Dr. Lukas Kuta, Wroclaw University of Environmental and Life Sciences, Poland. lukas.kuta@o2.pl

Dr. Abhijit Khadatkar, ICAR-Central Institute of Agricultural Engineering, India. abhijitnu2@gmail.com


Fresh fruits are important in the human diet. Unfortunately, they are very easy to mechanical damage. Bruising and other mechanical damage to fruit caused by external forces during and post-harvesting is manifested at the macroscale but is ultimately the result of the failure of cells at the microscale. Not much is known about the effects of such forces on single cells within tissues and one reason for this is the lack of multiscale models linking macro- (organ or whole fruit), meso- (tissue), and micro- (cell) mechanics. Therefore, investigating the multiscale mechanics of fresh fruits is clearly an important issue. 

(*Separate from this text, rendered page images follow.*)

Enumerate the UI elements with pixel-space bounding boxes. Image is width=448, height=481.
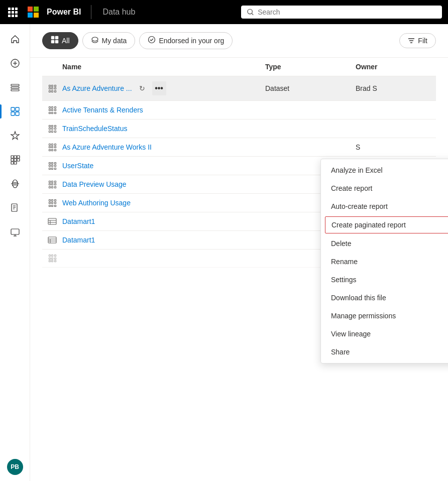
filter-button[interactable]: Filt xyxy=(399,33,436,48)
context-menu-item-manage-permissions[interactable]: Manage permissions xyxy=(321,307,448,325)
svg-rect-14 xyxy=(17,156,20,158)
table-row[interactable]: Active Tenants & Renders xyxy=(42,101,436,119)
microsoft-logo xyxy=(28,7,39,18)
row-type-icon xyxy=(42,162,62,170)
row-owner: S xyxy=(356,143,436,151)
context-menu-item-analyze-excel[interactable]: Analyze in Excel xyxy=(321,161,448,179)
sidebar-item-browse[interactable] xyxy=(4,76,26,98)
svg-rect-5 xyxy=(11,84,19,86)
row-type-icon xyxy=(42,106,62,114)
row-name[interactable]: Datamart1 xyxy=(62,217,95,225)
context-menu: Analyze in Excel Create report Auto-crea… xyxy=(320,159,448,364)
row-type-icon xyxy=(42,181,62,188)
context-menu-item-settings[interactable]: Settings xyxy=(321,271,448,289)
svg-rect-16 xyxy=(14,159,17,161)
context-menu-item-auto-create-report[interactable]: Auto-create report xyxy=(321,197,448,215)
svg-point-34 xyxy=(149,37,155,43)
row-type-icon xyxy=(42,199,62,207)
mydata-tab-icon xyxy=(91,36,99,46)
tab-mydata[interactable]: My data xyxy=(82,32,136,49)
context-menu-item-download-file[interactable]: Download this file xyxy=(321,289,448,307)
sidebar-item-goals[interactable] xyxy=(4,125,26,147)
all-tab-icon xyxy=(51,36,59,46)
col-owner: Owner xyxy=(356,63,436,71)
row-name[interactable]: Web Authoring Usage xyxy=(62,199,131,207)
sidebar: PB xyxy=(0,24,30,481)
row-name[interactable]: TrainScheduleStatus xyxy=(62,125,127,133)
context-menu-item-rename[interactable]: Rename xyxy=(321,253,448,271)
table-row[interactable]: As Azure Adventure ... ↻ ••• Dataset Bra… xyxy=(42,76,436,101)
main-content: All My data Endorsed in your org Filt xyxy=(30,24,448,481)
refresh-icon[interactable]: ↻ xyxy=(136,82,148,94)
filter-label: Filt xyxy=(418,37,427,45)
row-name[interactable]: Active Tenants & Renders xyxy=(62,106,143,114)
svg-rect-29 xyxy=(51,36,54,39)
table-row[interactable]: TrainScheduleStatus xyxy=(42,119,436,138)
svg-point-33 xyxy=(92,37,98,41)
app-name: Power BI xyxy=(47,8,81,17)
col-name: Name xyxy=(62,63,265,71)
row-type: Dataset xyxy=(265,84,356,92)
filter-tabs-row: All My data Endorsed in your org Filt xyxy=(30,24,448,58)
topbar: Power BI Data hub xyxy=(0,0,448,24)
context-menu-item-view-lineage[interactable]: View lineage xyxy=(321,325,448,343)
svg-rect-7 xyxy=(11,89,19,91)
tab-all-label: All xyxy=(62,37,70,45)
tab-endorsed-label: Endorsed in your org xyxy=(159,37,224,45)
col-type: Type xyxy=(265,63,356,71)
row-name[interactable]: As Azure Adventure ... xyxy=(62,84,132,92)
waffle-menu-button[interactable] xyxy=(6,6,20,19)
svg-point-0 xyxy=(248,9,252,14)
section-name: Data hub xyxy=(102,8,135,17)
svg-rect-30 xyxy=(55,36,58,39)
topbar-divider xyxy=(91,5,91,19)
row-type-icon xyxy=(42,236,62,244)
svg-rect-6 xyxy=(11,87,19,88)
svg-rect-9 xyxy=(16,107,19,111)
svg-rect-15 xyxy=(11,159,14,161)
col-icon xyxy=(42,63,62,71)
filter-icon xyxy=(408,37,415,44)
context-menu-item-create-report[interactable]: Create report xyxy=(321,179,448,197)
svg-line-1 xyxy=(252,14,253,15)
tab-endorsed[interactable]: Endorsed in your org xyxy=(139,32,233,49)
sidebar-item-deploy[interactable] xyxy=(4,173,26,195)
sidebar-item-learn[interactable] xyxy=(4,197,26,219)
search-icon xyxy=(247,9,254,16)
search-box[interactable] xyxy=(241,6,442,19)
endorsed-tab-icon xyxy=(148,36,156,46)
context-menu-item-create-paginated-report[interactable]: Create paginated report xyxy=(325,216,448,233)
more-options-button[interactable]: ••• xyxy=(152,81,166,95)
svg-rect-26 xyxy=(11,229,19,234)
svg-rect-32 xyxy=(55,40,58,43)
user-avatar[interactable]: PB xyxy=(7,459,23,475)
svg-rect-10 xyxy=(11,112,15,115)
context-menu-item-share[interactable]: Share xyxy=(321,343,448,361)
svg-rect-18 xyxy=(11,162,14,164)
sidebar-item-datahub[interactable] xyxy=(4,100,26,123)
svg-rect-12 xyxy=(11,156,14,158)
table-row[interactable]: As Azure Adventure Works II S xyxy=(42,138,436,157)
row-name[interactable]: UserState xyxy=(62,162,93,170)
table-header: Name Type Owner xyxy=(42,58,436,76)
svg-rect-31 xyxy=(51,40,54,43)
tab-all[interactable]: All xyxy=(42,32,78,49)
svg-rect-35 xyxy=(48,218,56,224)
row-name[interactable]: Datamart1 xyxy=(62,236,95,244)
row-name[interactable]: As Azure Adventure Works II xyxy=(62,143,152,151)
row-type-icon xyxy=(42,255,62,262)
sidebar-item-monitor[interactable] xyxy=(4,221,26,243)
search-input[interactable] xyxy=(258,8,436,16)
svg-rect-11 xyxy=(16,112,19,115)
context-menu-item-delete[interactable]: Delete xyxy=(321,234,448,253)
sidebar-item-create[interactable] xyxy=(4,52,26,74)
svg-rect-8 xyxy=(11,107,15,111)
tab-mydata-label: My data xyxy=(102,37,127,45)
row-name[interactable]: Data Preview Usage xyxy=(62,180,127,188)
svg-rect-17 xyxy=(17,159,20,161)
sidebar-item-apps[interactable] xyxy=(4,149,26,171)
sidebar-item-home[interactable] xyxy=(4,28,26,50)
svg-rect-39 xyxy=(48,237,56,243)
row-type-icon xyxy=(42,218,62,225)
row-type-icon xyxy=(42,144,62,151)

The focus of this special issue will be on the textural mechanics and damage of fresh fruits. This special issue accepts research and review papers that will show a diversity of new developments in these areas.

Potential topics include but are not limited to the following:

1. fruit, tissue, cell mechanics;

2. fruit damage physiology;

3. FEM or DEM simulation technology in fruit damage;

4. how to avoid the mechanical damage of fruits in the supply chain. 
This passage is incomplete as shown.